Another example is something like strtok where the tokenisation state is stored on a thread-specific basis. That way, a single thread can be sure that other threads won't screw up its tokenisation efforts, while still being able to maintain state over multiple calls to strtok - this basically renders strtok_r (the thread-safe version) redundant.
Yet another example would be something like errno. You don't want separate threads modifying errno after one of your calls fails, but before you've had a chance to check the result.
This site has a reasonable description of the different storage duration specifiers.
When you declare a variable thread_local then each thread has its own copy. When you refer to it by name, then the copy associated with the current thread is used. e.g.
thread_local int i=0;
void f(int newval){
i=newval;
}
void g(){
std::cout<<i;
}
void threadfunc(int id){
f(id);
++i;
g();
}
int main(){
i=9;
std::thread t1(threadfunc,1);
std::thread t2(threadfunc,2);
std::thread t3(threadfunc,3);
t1.join();
t2.join();
t3.join();
std::cout<<i<<std::endl;
}
This code will output "2349", "3249", "4239", "4329", "2439" or "3429", but never anything else. Each thread has its own copy of i, which is assigned to, incremented and then printed. The thread running main also has its own copy, which is assigned to at the beginning and then left unchanged.

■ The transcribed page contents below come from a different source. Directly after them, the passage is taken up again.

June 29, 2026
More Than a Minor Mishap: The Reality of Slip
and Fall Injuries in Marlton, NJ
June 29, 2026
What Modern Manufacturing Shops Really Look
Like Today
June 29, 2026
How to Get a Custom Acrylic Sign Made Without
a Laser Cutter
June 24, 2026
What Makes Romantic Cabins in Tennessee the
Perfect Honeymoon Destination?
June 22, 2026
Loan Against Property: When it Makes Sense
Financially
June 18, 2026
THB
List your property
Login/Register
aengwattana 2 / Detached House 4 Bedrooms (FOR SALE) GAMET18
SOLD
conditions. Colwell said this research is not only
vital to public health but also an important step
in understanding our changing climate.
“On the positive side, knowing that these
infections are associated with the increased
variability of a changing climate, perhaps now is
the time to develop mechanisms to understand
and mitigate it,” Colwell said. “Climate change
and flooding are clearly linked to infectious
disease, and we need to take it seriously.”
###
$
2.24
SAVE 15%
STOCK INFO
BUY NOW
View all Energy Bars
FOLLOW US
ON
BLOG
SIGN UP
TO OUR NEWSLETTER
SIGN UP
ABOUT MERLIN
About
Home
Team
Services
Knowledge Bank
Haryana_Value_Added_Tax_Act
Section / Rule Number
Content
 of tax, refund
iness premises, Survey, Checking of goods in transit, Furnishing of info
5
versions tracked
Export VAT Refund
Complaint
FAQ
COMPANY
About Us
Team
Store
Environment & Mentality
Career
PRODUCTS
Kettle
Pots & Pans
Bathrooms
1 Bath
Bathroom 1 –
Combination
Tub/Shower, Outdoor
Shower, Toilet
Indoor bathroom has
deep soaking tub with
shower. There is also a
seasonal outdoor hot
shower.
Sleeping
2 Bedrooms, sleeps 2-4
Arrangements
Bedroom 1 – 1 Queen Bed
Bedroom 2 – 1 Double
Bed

These copies are entirely independent, and each has a different address.
It is only the name that is special in that respect --- if you take the address of a thread_local variable then you just have a normal pointer to a normal object, which you can freely pass between threads. e.g.
thread_local int i=0;
void thread_func(int*p){
*p=42;
}
int main(){
i=9;
std::thread t(thread_func,&i);
t.join();
std::cout<<i<<std::endl;
}
Since the address of i is passed to the thread function, then the copy of i belonging to the main thread can be assigned to even though it is thread_local. This program will thus output "42". If you do this, then you need to take care that *p is not accessed after the thread it belongs to has exited, otherwise you get a dangling pointer and undefined behaviour just like any other case where the pointed-to object is destroyed.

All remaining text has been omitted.